Bringing Washington D.C. to My Folk’s Living Room
by Lona Lewis
View from the Attic ~ A Weekly Series
Fremont County Historical Society
January 6, 2016

Today none of my grandchildren, nor my son (their father), could imagine a world without T.V. Neither could they fathom not being able to see everything in color in such a sharp image that you can see the smallest details. My generation saw the transition, from connecting to the world, by setting around the radio listening to news of the world, to watching their T.V.

My introduction to T.V. was when I visited my grandparents in Topeka. They had this wonderful T.V. set and my sister and I wanted one. Mom and Dad, living on a farm in southwest Iowa, finally were able to buy a T. V. I realized in later years that they had had to wait until we could get a T.V. signal. After the T.V. arrived, I felt like the world was coming to my door. All the nights, I had set looking out my bedroom window wondering what it was like out there were over. Now I could look at T. V. and get some answers.

I remember an Omaha station that featured the movie “Uncle Tom’s Cabin” for us to watch. The Mickey Mouse Club became my afternoon treat. I watched Annette who I thought was an airline stewardess and dreamed of having her job. I remember only being able to get T.V. for a few hours a day. Each night the stations signed off before midnight and the screen became a test pattern for us to watch until the next morning.

As a child I did little traveling. Europe, Asia even the coasts of this country were only in my imagination. When it came to Washington D.C., I saw the pictures but they were of little help. I had no perception of how it all fit with the Capitol and the White House.

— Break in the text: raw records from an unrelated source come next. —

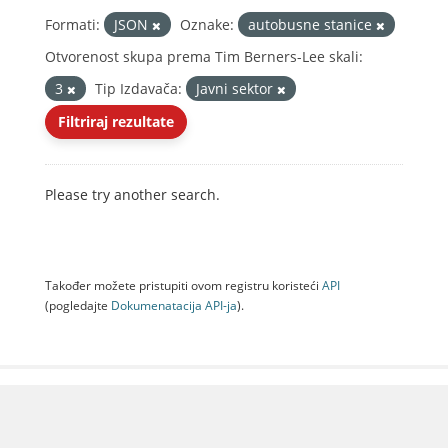
Formati:
JSON
Oznake:
autobusne stanice
Otvorenost skupa prema Tim Berners-Lee skali:
3
Tip Izdavača:
Javni sektor
Filtriraj rezultate
Please try another search.
Također možete pristupiti ovom registru koristeći
API
(pogledajte
Dokumenаtаcijа API-jа
).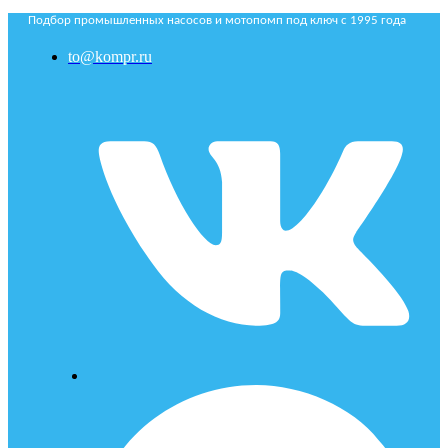
Подбор промышленных насосов и мотопомп под ключ с 1995 года
to@kompr.ru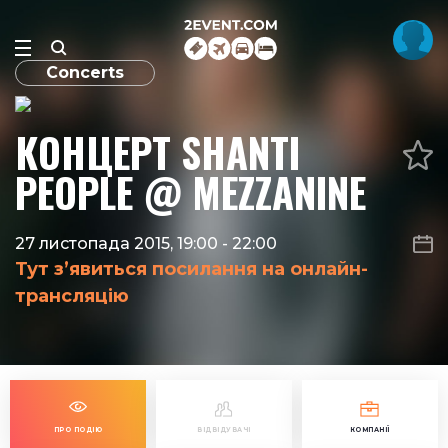
Concerts
КОНЦЕРТ SHANTI
PEOPLE @ MEZZANINE
27 листопада 2015, 19:00
-
22:00
Тут з’явиться посилання на онлайн-
трансляцію
ПРО ПОДІЮ
ВІДВІДУВАЧІ
КОМПАНІЇ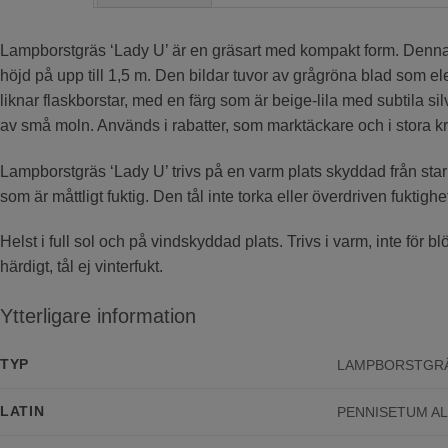
Lampborstgräs ‘Lady U’ är en gräsart med kompakt form. Denna s
höjd på upp till 1,5 m. Den bildar tuvor av grågröna blad som 
liknar flaskborstar, med en färg som är beige-lila med subtila silv
av små moln. Används i rabatter, som marktäckare och i stora kr
Lampborstgräs ‘Lady U’ trivs på en varm plats skyddad från stark
som är måttligt fuktig. Den tål inte torka eller överdriven fuktighe
Helst i full sol och på vindskyddad plats. Trivs i varm, inte för 
härdigt, tål ej vinterfukt.
Ytterligare information
TYP
LAMPBORSTGR
LATIN
PENNISETUM A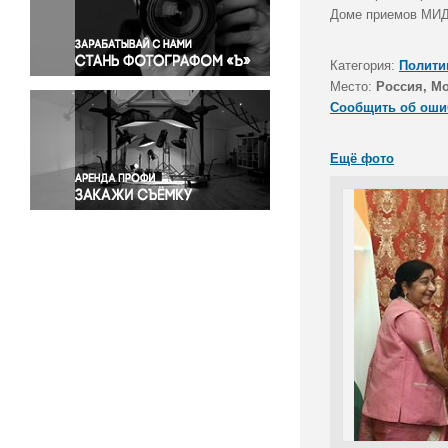
Правосудие
Доме приемов МИД
Происшествия и конфликты
Религия
Категория:
Полити
Место:
Россия, М
Светская жизнь
Сообщить об оши
Спорт
Экология
Ещё фото
Экономика и бизнес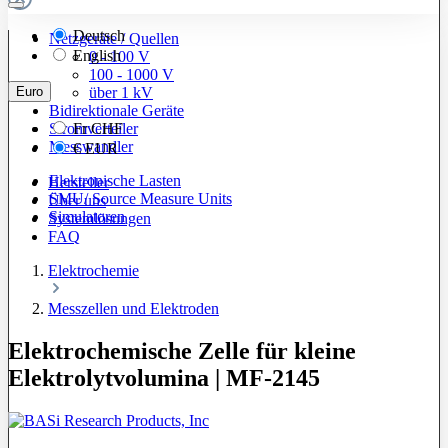
Deutsch
Netzgeräte / Quellen
English
0 - 100 V
100 - 1000 V
Euro
über 1 kV
Bidirektionale Geräte
Stromverteiler
Fr
CHF
Messwandler
€
EUR
Elektronische Lasten
Hersteller
SMU/ Source Measure Units
Über uns
Simulatoren
Systemlösungen
FAQ
Elektrochemie
Messzellen und Elektroden
Elektrochemische Zelle für kleine
Elektrolytvolumina | MF-2145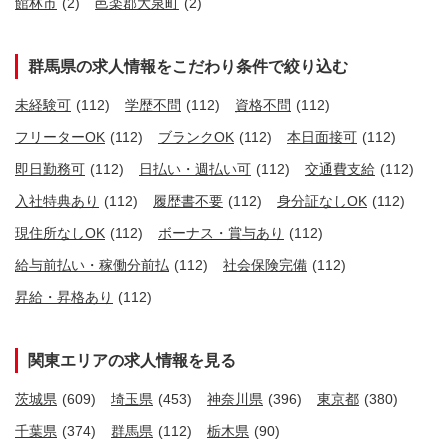
館林市
(2)
邑楽郡大泉町
(2)
群馬県の求人情報をこだわり条件で絞り込む
未経験可
(112)
学歴不問
(112)
資格不問
(112)
フリーターOK
(112)
ブランクOK
(112)
本日面接可
(112)
即日勤務可
(112)
日払い・週払い可
(112)
交通費支給
(112)
入社特典あり
(112)
履歴書不要
(112)
身分証なしOK
(112)
現住所なしOK
(112)
ボーナス・賞与あり
(112)
給与前払い・稼働分前払
(112)
社会保険完備
(112)
昇給・昇格あり
(112)
関東エリアの求人情報を見る
茨城県
(609)
埼玉県
(453)
神奈川県
(396)
東京都
(380)
千葉県
(374)
群馬県
(112)
栃木県
(90)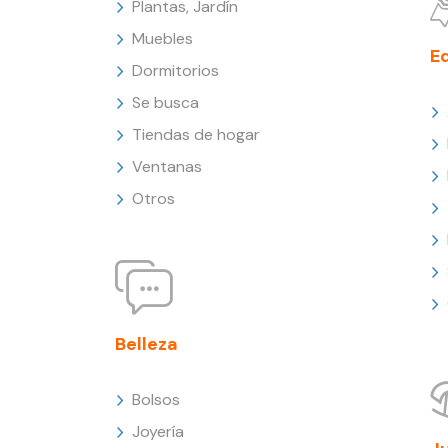
Plantas, Jardín
Muebles
E
Dormitorios
Se busca
Tiendas de hogar
Ventanas
Otros
Belleza
Bolsos
Joyería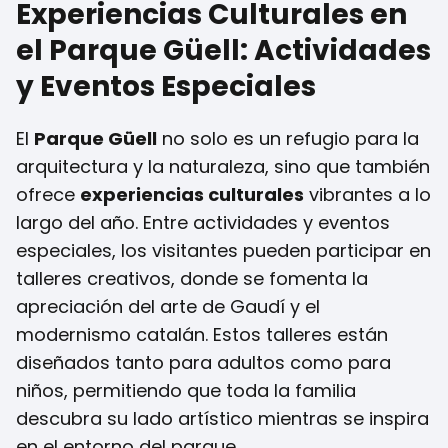
Experiencias Culturales en
el Parque Güell: Actividades
y Eventos Especiales
El
Parque Güell
no solo es un refugio para la
arquitectura y la naturaleza, sino que también
ofrece
experiencias culturales
vibrantes a lo
largo del año. Entre actividades y eventos
especiales, los visitantes pueden participar en
talleres creativos, donde se fomenta la
apreciación del arte de Gaudí y el
modernismo catalán. Estos talleres están
diseñados tanto para adultos como para
niños, permitiendo que toda la familia
descubra su lado artístico mientras se inspira
en el entorno del parque.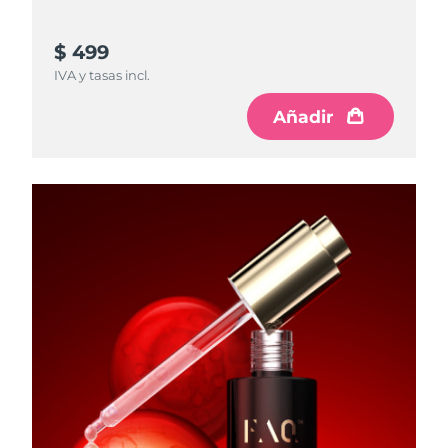
$ 499
IVA y tasas incl.
Añadir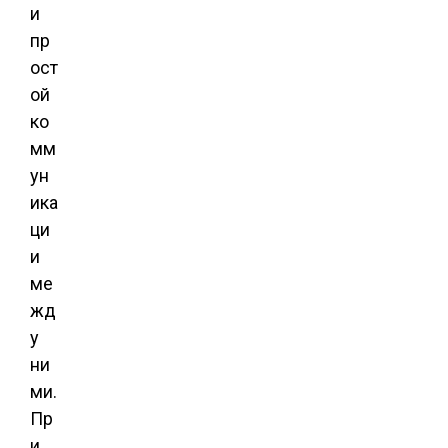
и
пр
ост
ой
ко
мм
ун
ика
ци
и
ме
жд
у
ни
ми.
Пр
и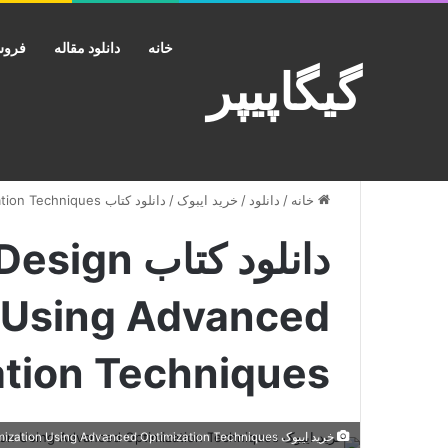
خانه
دانلود مقاله
فروش
گیگاپیپر
خانه
/
دانلود
/
خرید ایبوک
/
دانلود کتاب Mechanical Design Optimization Using Advanced Optimization Techniques
دانلود کتاب
 Using Advanced
ation Techniques
خرید ایبوک Mechanical Design Optimization Using Advanced Optimization Techniques دانلود کتاب بهینه سازی طراحی مکانیکی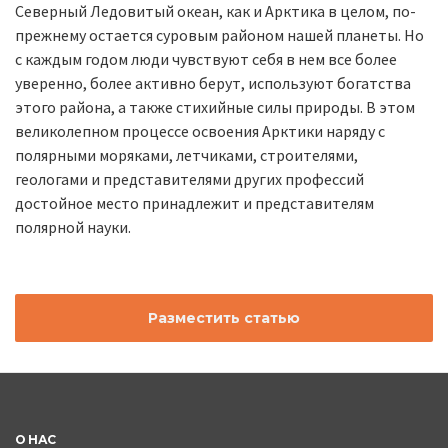
Северный Ледовитый океан, как и Арктика в целом, по-
прежнему остается суровым районом нашей планеты. Но
с каждым годом люди чувствуют себя в нем все более
уверенно, более активно берут, используют богатства
этого района, а также стихийные силы природы. В этом
великолепном процессе освоения Арктики наряду с
полярными моряками, летчиками, строителями,
геологами и представителями других профессий
достойное место принадлежит и представителям
полярной науки.
Разместить статью
О НАС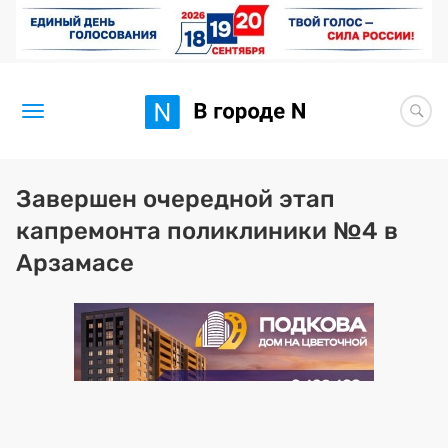
Новости
Завершен очередной этап
капремонта поликлиники №4 в
Статьи
Арзамасе
Здоровье
BORЩ
Искусство исцелять
Премия 2026 (текущая)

I was attending a one-room school house in the lower elementary grades when Eisenhower was sworn in as President. My parents, having the only T.V. in the area, invited the whole school to come and watch the Inauguration Day activities on our T.V.

We left school around noon, taking our lunch sacks with us, and headed for my home a mile away. As I remember Mom had baked cookies for all of us. I think there must have been a few parents who helped because I know we rode over with several students in each car. We gathered in our living room filling every chair and space staring at the T.V.

The T.V. was big for those days, probably a 15 inch screen. The picture was black and white with its share of snow. But there we were a part of history, hearing firsthand the new president speaking to the crowd. Then we watched him waving at the people with his wife beside him. The parade was long with float, after float, shown going by him. We could barely make out the details they were all so many shades of gray. But we heard the bands and the crowd noise.

I will always remember that day because it was my first time experiencing history as it occurred. It was also the day the world became smaller, for me, and I realized that people were people wherever they lived.